I’ll say it right up front: this is a posting for people who like prayer. I know of lot of us scoff at prayer, you’re all very welcome here, I would love to talk about that sometime soon, but not today.
I like prayer but unfortunately (like many of us), I am not particularly good at it. There have been moments— those prayers of earnest seeking when God is suddenly so present for one tiny instant, and then the wave crests and it all ebbs away. Or those vindictive moments when I remember to turn to God, then am shocked to discover I have found my way to love for my enemies. Those are the times when the power of prayer is like an electric force coursing through my body.
Then there are the other times… When my mind keeps getting distracted by shiny things. When I know I promised to pray for someone but can’t remember who. When I feel like a petulant child with my bullet-stream of requests, when I want to pray better but can’t think how, when I wander from topic to topic or (being honest) fall asleep.
How can we pray better? How can we have more of the immediate, intimate prayer life we want? Partly the answers must be found individually. The Christian walk is a relationship, and as there is no single secret to a happy marriage, there is no single secret to an intimate prayer life. However, there are some common threads, and I would like to highlight two that have proven meaningful for me, which are: space and intention.
Space
We live in a busy time. Everything is crammed in; nothing receives the attention it deserves. As 2013 New York Times editorial rather poignantly put it, “Being a Working Mother Means Always Having to Say You’re Sorry.” Little wonder, then, that our prayer times are crammed in as well. 1 Thessalonians 5:17 does instruct us to “pray without ceasing,” but again, the analogy to marriage is a good one: simple small acts of love are wonderful, but they don’t replace the periodic date night. Any healthy relationship requires genuine investment.
This is not to say that neglected prayer time is one more thing to feel guilty about. Guilt may have its place, but it’s not a fruit of the Holy Spirit. A better way to think of it is that, when we crave deeper intimacy with God, a way is available to us. “Behold, I stand at the door and knock,” says Christ. When that thirst for God becomes greater than the other needs that press in upon us from every side, he is there to be found.
As a practical note, one way to carve out space in our lives is with a clear start and finish.
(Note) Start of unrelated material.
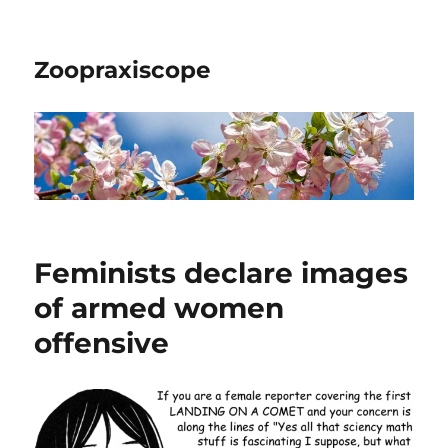
Zoopraxiscope
Feminists declare images
of armed women
offensive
Small prayer-time rituals can have enormous value: ring a bell, light a candle, roll out a prayer mat… any such practice can reduce the muddy splashing of the everyday onto our sacred space/time.
Intention
Prayer needs to have the right focus, which is surprisingly easy to forget. During my flickers of transcendent prayer, the clearest memory is what I felt. So, the attempt to recreate those feelings is one very natural, but very wrong, approach to prayer. Because it is such an easy mistake, many Christian authors have written about it.
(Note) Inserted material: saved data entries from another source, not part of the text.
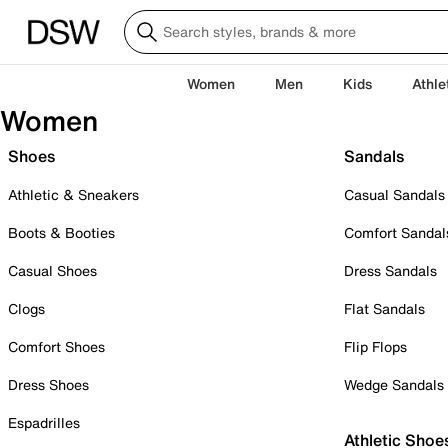
Women
Men
Kids
Athle
Women
Shoes
Sandals
Athletic & Sneakers
Casual Sandals
Boots & Booties
Comfort Sandal
Casual Shoes
Dress Sandals
Clogs
Flat Sandals
Comfort Shoes
Flip Flops
Dress Shoes
Wedge Sandals
Espadrilles
Athletic Shoe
Way back in 1875, Hannah Whitall Smith wrote, “The common thought is, life is to be lived in the emotions. As they are satisfactory or otherwise, the soul rests or is troubled.” More recently, Bill Bright described the Christian experience as a train. “The caboose we will call ‘feelings,'” he writes, “It would be ridiculous to pull the train by the caboose. In the same way you, as a Christian, should never depend on feelings or seek after an emotional experience.”
Much of the core gospel message is concerned with love, which we think of as an emotion, but in scripture, “love” tends to be more of an action verb: “God so loved the world that he gave his one and only Son,” “God shows his love for us in that while we were still sinners, Christ died for us,” “Let us show love, by which we may offer to God an acceptable service.”
Christian love, by definition, is other-focused rather than self-focused. The richest prayer life becomes available to us when create real space and time in our lives for it, and when our focus is on God, his work in the world, and our place within that.